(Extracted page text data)
________________________________________
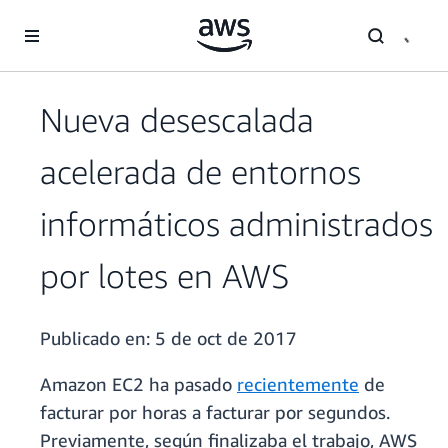
Saltar al contenido principal
Nueva desescalada
acelerada de entornos
informáticos administrados
por lotes en AWS
Publicado en:
5 de oct de 2017
Amazon EC2 ha pasado
recientemente
de
facturar por horas a facturar por segundos.
Previamente, según finalizaba el trabajo, AWS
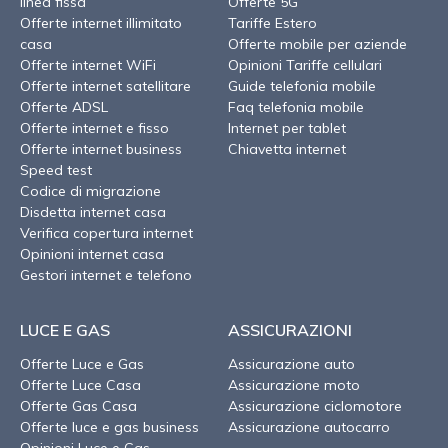
linea fissa
Offerte 5G
Offerte internet illimitato
Tariffe Estero
casa
Offerte mobile per aziende
Offerte internet WiFi
Opinioni Tariffe cellulari
Offerte internet satellitare
Guide telefonia mobile
Offerte ADSL
Faq telefonia mobile
Offerte internet e fisso
Internet per tablet
Offerte internet business
Chiavetta internet
Speed test
Codice di migrazione
Disdetta internet casa
Verifica copertura internet
Opinioni internet casa
Gestori internet e telefono
LUCE E GAS
ASSICURAZIONI
Offerte Luce e Gas
Assicurazione auto
Offerte Luce Casa
Assicurazione moto
Offerte Gas Casa
Assicurazione ciclomotore
Offerte luce e gas business
Assicurazione autocarro
Opinioni Luce e Gas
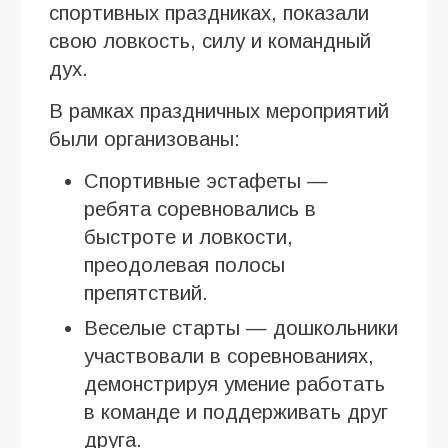
спортивных праздниках, показали
свою ловкость, силу и командный
дух.
В рамках праздничных мероприятий
были организованы:
Спортивные эстафеты —
ребята соревновались в
быстроте и ловкости,
преодолевая полосы
препятствий.
Веселые старты — дошкольники
участвовали в соревнованиях,
демонстрируя умение работать
в команде и поддерживать друг
друга.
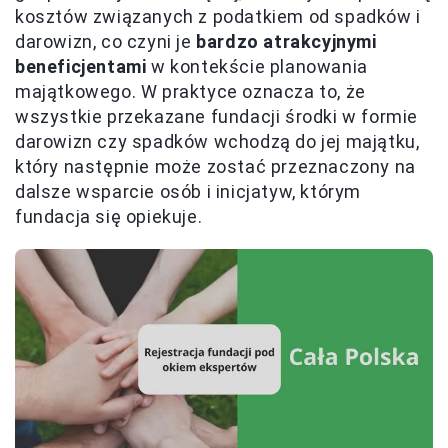
kosztów związanych z podatkiem od spadków i
darowizn, co czyni je
bardzo atrakcyjnymi
beneficjentami
w kontekście planowania
majątkowego. W praktyce oznacza to, że
wszystkie przekazane fundacji środki w formie
darowizn czy spadków wchodzą do jej majątku,
który następnie może zostać przeznaczony na
dalsze wsparcie osób i inicjatyw, którym
fundacja się opiekuje.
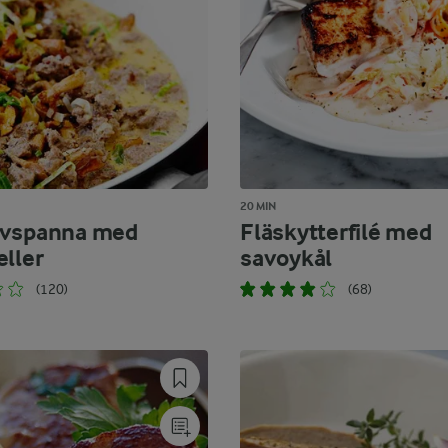
20 MIN
avspanna med
Fläskytterfilé med
eller
savoykål
(120)
(68)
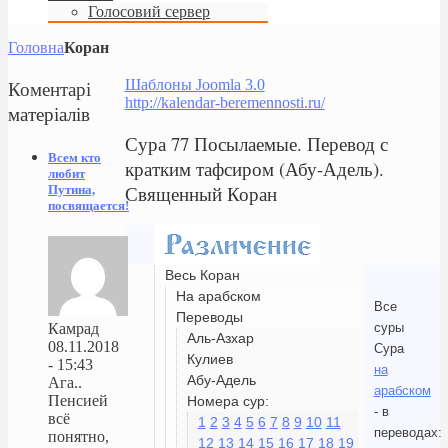
Голосовий сервер
Головна
Коран
Коментарі
Шаблоны Joomla 3.0
http://kalendar-beremennosti.ru/
матеріалів
Сура 77 Посылаемые. Перевод с
Всем кто
кратким тафсиром (Абу-Адель).
любит
Священный Коран
Путина,
посвящается!
Весь Коран
На арабском
Все
Переводы
суры
Камрад
Аль-Азхар
08.11.2018
Сура
Кулиев
- 15:43
на
Абу-Адель
Ага..
арабском
Пенсией
Номера сур:
- в
всё
1
2
3
4
5
6
7
8
9
10
11
переводах:
понятно,
12
13
14
15
16
17
18
19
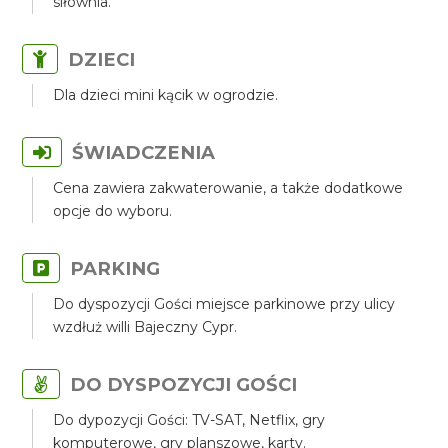
siłownia.
DZIECI
Dla dzieci mini kącik w ogrodzie.
ŚWIADCZENIA
Cena zawiera zakwaterowanie, a także dodatkowe
opcje do wyboru.
PARKING
Do dyspozycji Gości miejsce parkinowe przy ulicy
wzdłuż willi Bajeczny Cypr.
DO DYSPOZYCJI GOŚCI
Do dypozycji Gości: TV-SAT, Netflix, gry
komputerowe, gry planszowe, karty.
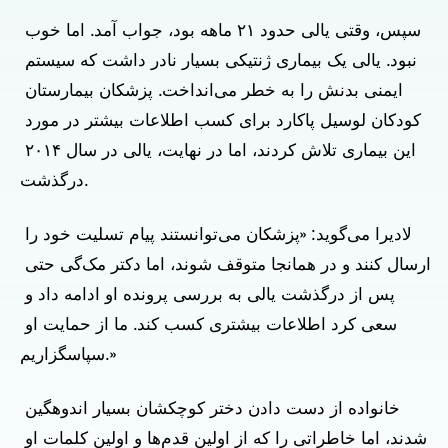
سپس، وقتی یالی حدود ۲۱ ماهه بود، جواب آمد. اما خوب 
نبود. یالی یک بیماری ژنتیکی بسیار نادر داشت که سیستم 
ایمنی بدنش را به خطر می‌انداخت. پزشکان بیمارستان 
کودکان لوسیل پاکارد برای کسب اطلاعات بیشتر در مورد 
این بیماری تلاش کردند، اما در نهایت، یالی در سال ۲۰۱۴ 
درگذشت.
لادیرا می‌گوید: «پزشکان می‌توانستند پیام تسلیت خود را 
ارسال کنند و در همانجا متوقف شوند، اما دکتر مک‌گی حتی 
پس از درگذشت یالی به بررسی پرونده او ادامه داد و 
سعی کرد اطلاعات بیشتری کسب کند. ما از حمایت او 
سپاسگزاریم.»
خانواده از دست دادن دختر کوچکشان بسیار اندوهگین 
شدند، اما خاطراتی را که از اولین قدم‌ها و اولین کلمات او 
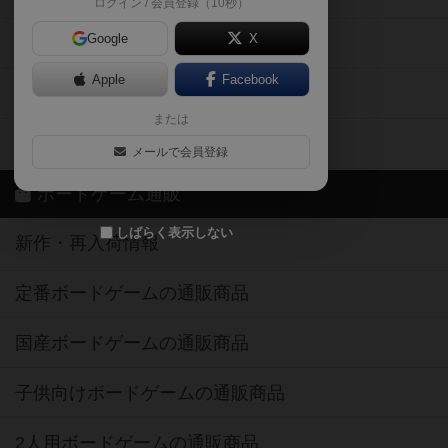
ログイン / 会員登録（10秒）
Google
X
ボドとも・会員一覧
Apple
Facebook
ボードゲーム業界コラム
または
ボドゲーマご利用案内
メールで会員登録
ボードゲーム通販
しばらく表示しない
新作・再入荷情報
定番ボードゲームの通販商品
国産ボードゲームの通販商品
子供向けボードゲームの通販商品
2人用ボードゲームの通販商品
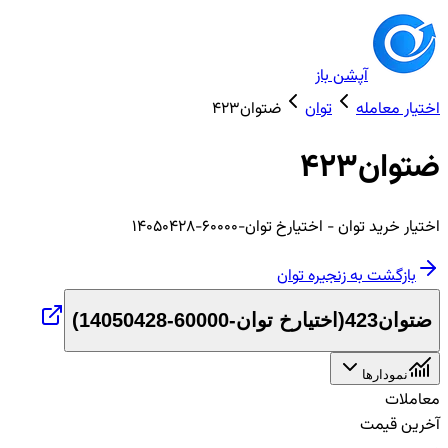
آپشن باز
اختیار معامله
توان
ضتوان423
ضتوان423
اختیار
خرید
توان
- اختیارخ توان-60000-14050428
بازگشت به زنجیره
توان
ضتوان423
(
اختیارخ توان-60000-14050428
)
نمودارها
معاملات
آخرین قیمت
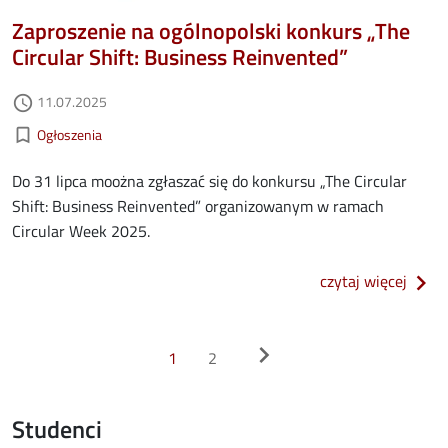
Zaproszenie na ogólnopolski konkurs „The
Circular Shift: Business Reinvented”
Data dodania
11.07.2025
access_time
Kategorie aktualności
bookmark_border
Ogłoszenia
Do 31 lipca moożna zgłaszać się do konkursu „The Circular
Shift: Business Reinvented” organizowanym w ramach
Circular Week 2025.
o zap
czytaj więcej
Stronicowanie
>
chevron_right
1
2
Studenci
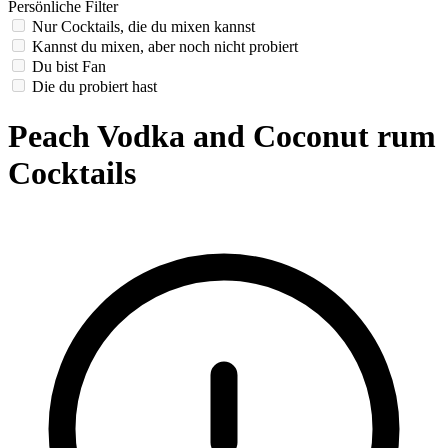
Persönliche Filter
Nur Cocktails, die du mixen kannst
Kannst du mixen, aber noch nicht probiert
Du bist Fan
Die du probiert hast
Peach Vodka and Coconut rum
Cocktails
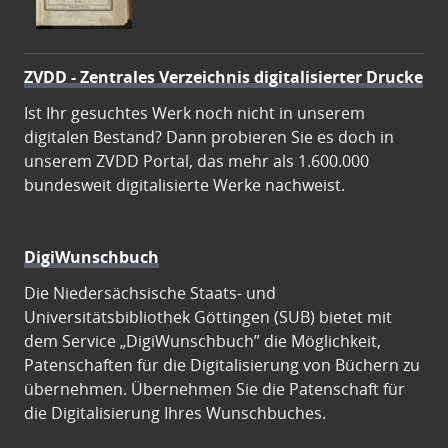
ZVDD - Zentrales Verzeichnis digitalisierter Drucke
Ist Ihr gesuchtes Werk noch nicht in unserem
digitalen Bestand? Dann probieren Sie es doch in
unserem ZVDD Portal, das mehr als 1.600.000
bundesweit digitalisierte Werke nachweist.
DigiWunschbuch
Die Niedersächsische Staats- und
Universitätsbibliothek Göttingen (SUB) bietet mit
dem Service „DigiWunschbuch” die Möglichkeit,
Patenschaften für die Digitalisierung von Büchern zu
übernehmen. Übernehmen Sie die Patenschaft für
die Digitalisierung Ihres Wunschbuches.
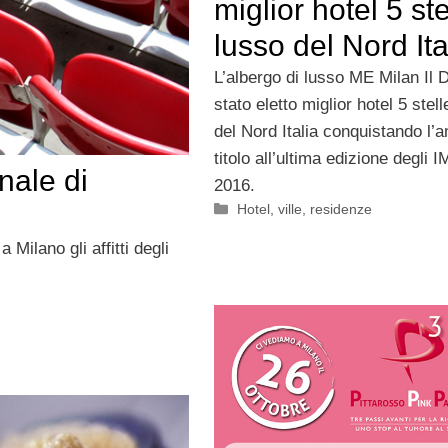
miglior hotel 5 ste
lusso del Nord Ita
L’albergo di lusso ME Milan Il 
stato eletto miglior hotel 5 stel
del Nord Italia conquistando l’
titolo all’ultima edizione degli 
inale di
2016.
Categorie
Hotel, ville, residenze
Milano gli affitti degli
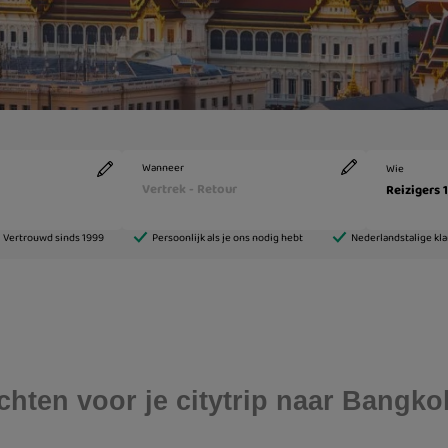
chten voor je citytrip naar Bangko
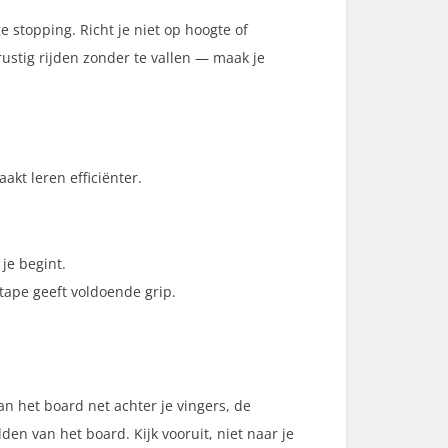
e stopping. Richt je niet op hoogte of
ustig rijden zonder te vallen — maak je
akt leren efficiënter.
je begint.
p tape geeft voldoende grip.
n het board net achter je vingers, de
den van het board. Kijk vooruit, niet naar je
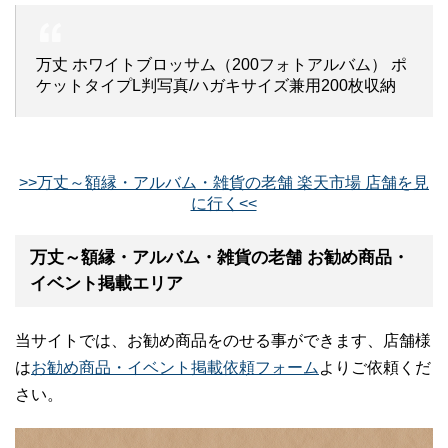
万丈 ホワイトブロッサム（200フォトアルバム） ポ
ケットタイプL判写真/ハガキサイズ兼用200枚収納
>>万丈～額縁・アルバム・雑貨の老舗 楽天市場 店舗を見
に行く<<
万丈～額縁・アルバム・雑貨の老舗 お勧め商品・
イベント掲載エリア
当サイトでは、お勧め商品をのせる事ができます、店舗様
は
お勧め商品・イベント掲載依頼フォーム
よりご依頼くだ
さい。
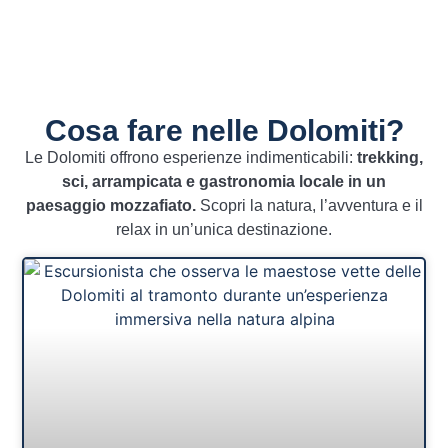
Esperienze
Cosa fare nelle Dolomiti?
Le Dolomiti offrono esperienze indimenticabili:
trekking,
sci, arrampicata e gastronomia locale in un
paesaggio mozzafiato.
Scopri la natura, l’avventura e il
relax in un’unica destinazione.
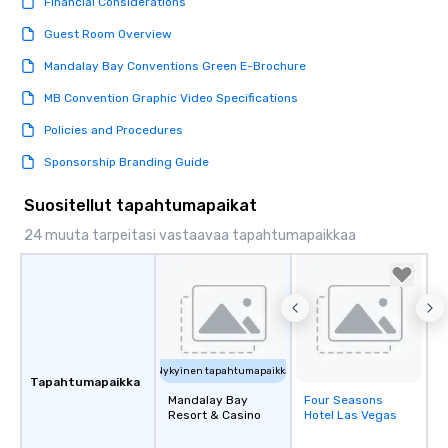
Financial Considerations
Guest Room Overview
Mandalay Bay Conventions Green E-Brochure
MB Convention Graphic Video Specifications
Policies and Procedures
Sponsorship Branding Guide
Suositellut tapahtumapaikat
24 muuta tarpeitasi vastaavaa tapahtumapaikkaa
Nykyinen tapahtumapaikka
Tapahtumapaikka
Mandalay Bay
Four Seasons
Removed from
Resort & Casino
Hotel Las Vegas
favorites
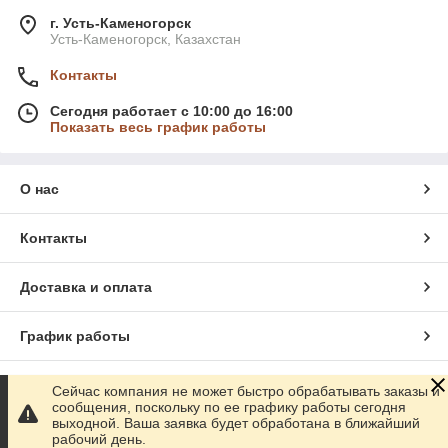
г. Усть-Каменогорск
Усть-Каменогорск, Казахстан
Контакты
Сегодня работает с 10:00 до 16:00
Показать весь график работы
О нас
Контакты
Доставка и оплата
График работы
Полная версия сайта
Сейчас компания не может быстро обрабатывать заказы и
сообщения, поскольку по ее графику работы сегодня
выходной. Ваша заявка будет обработана в ближайший
Сайт создан на маркетплейсе
Satu.kz
рабочий день.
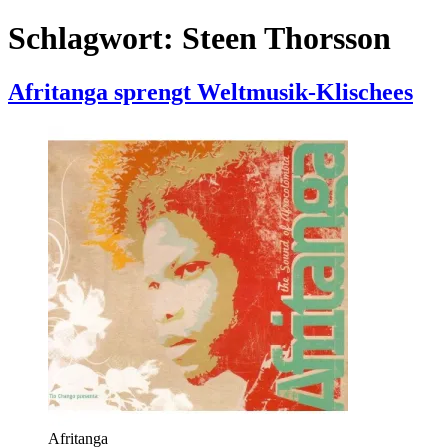
Schlagwort:
Steen Thorsson
Afritanga sprengt Weltmusik-Klischees
Afritanga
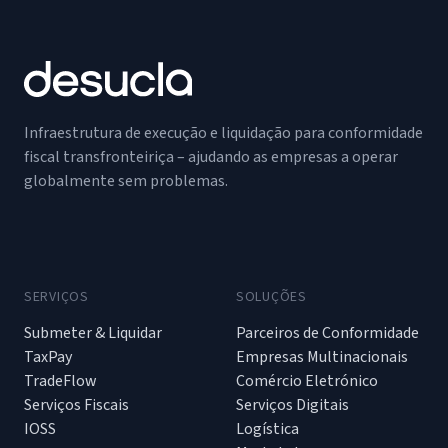
Infraestrutura de execução e liquidação para conformidade
fiscal transfronteiriça – ajudando as empresas a operar
globalmente sem problemas.
SERVIÇOS
SOLUÇÕES
Submeter & Liquidar
Parceiros de Conformidade
TaxPay
Empresas Multinacionais
TradeFlow
Comércio Eletrónico
Serviços Fiscais
Serviços Digitais
IOSS
Logística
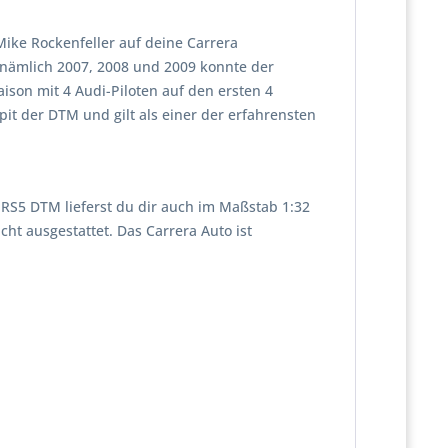
ike Rockenfeller auf deine Carrera
, nämlich 2007, 2008 und 2009 konnte der
ison mit 4 Audi-Piloten auf den ersten 4
kpit der DTM und gilt als einer der erfahrensten
RS5 DTM lieferst du dir auch im Maßstab 1:32
cht ausgestattet. Das Carrera Auto ist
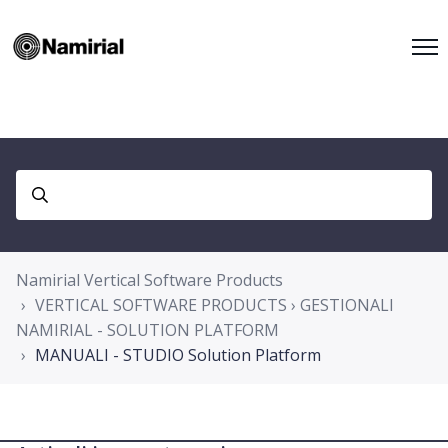
Namirial Vertical Software Products
VERTICAL SOFTWARE PRODUCTS › GESTIONALI
NAMIRIAL - SOLUTION PLATFORM
MANUALI - STUDIO Solution Platform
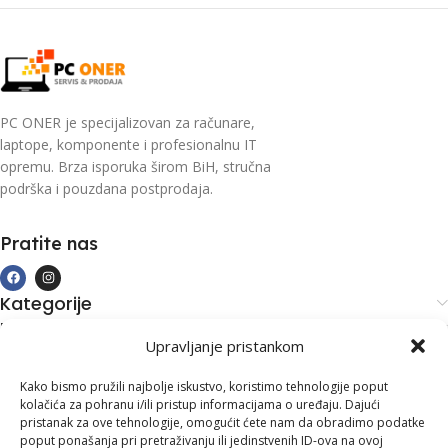
PC ONER je specijalizovan za računare,
laptope, komponente i profesionalnu IT
opremu. Brza isporuka širom BiH, stručna
podrška i pouzdana postprodaja.
Pratite nas
Kategorije
Kupovina i podrška
Upravljanje pristankom
Moj račun
Kontakt informacije
Kako bismo pružili najbolje iskustvo, koristimo tehnologije poput
kolačića za pohranu i/ili pristup informacijama o uređaju. Dajući
Branilaca Bosne, 75 300 Lukavac
pristanak za ove tehnologije, omogućit ćete nam da obradimo podatke
poput ponašanja pri pretraživanju ili jedinstvenih ID-ova na ovoj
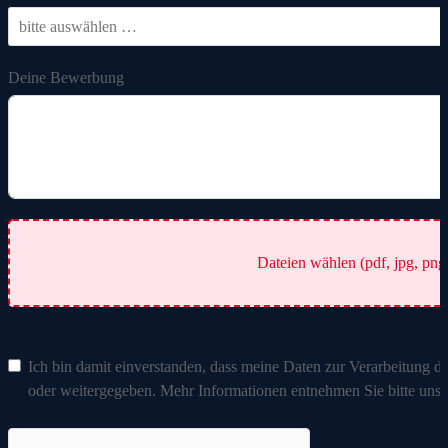
Deine Bewerbung
Dateien wählen (pdf, jpg, png, 
Ich bin damit einverstanden, dass meine Daten zur Verarbeitung d
oder weitergegeben. Mehr Informationen entnehmen Sie bitte un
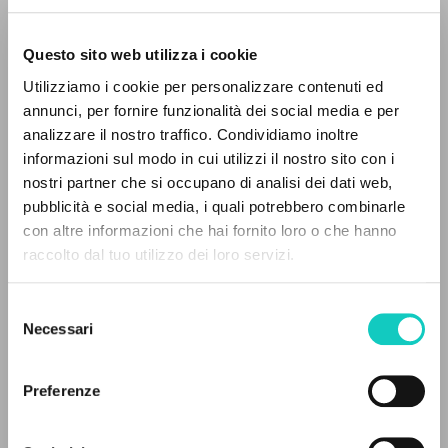
Questo sito web utilizza i cookie
RICERCA AVANZATA »
Utilizziamo i cookie per personalizzare contenuti ed
A
Z
annunci, per fornire funzionalità dei social media e per
analizzare il nostro traffico. Condividiamo inoltre
Giussani Luigi
Autore
0
DOCUMENTI TROVATI
informazioni sul modo in cui utilizzi il nostro sito con i
nostri partner che si occupano di analisi dei dati web,
Portoghese BR
pubblicità e social media, i quali potrebbero combinarle
CL-Comunhão e Libertação
con altre informazioni che hai fornito loro o che hanno
1991
Pagine: 1
raccolto dal tuo utilizzo dei loro servizi.
RISULTATI SUCCESSIVI
Selezione
Necessari
del
ULTIMO AGGIORNAMENTO
consenso
02/08/2024
Preferenze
________________________________________
**Task objective**: If a line in the records above contains the word "nostro", copy it.

**Task response**:
analizzare il nostro traffico. Condividiamo inoltre
informazioni sul modo in cui utilizzi il nostro sito con i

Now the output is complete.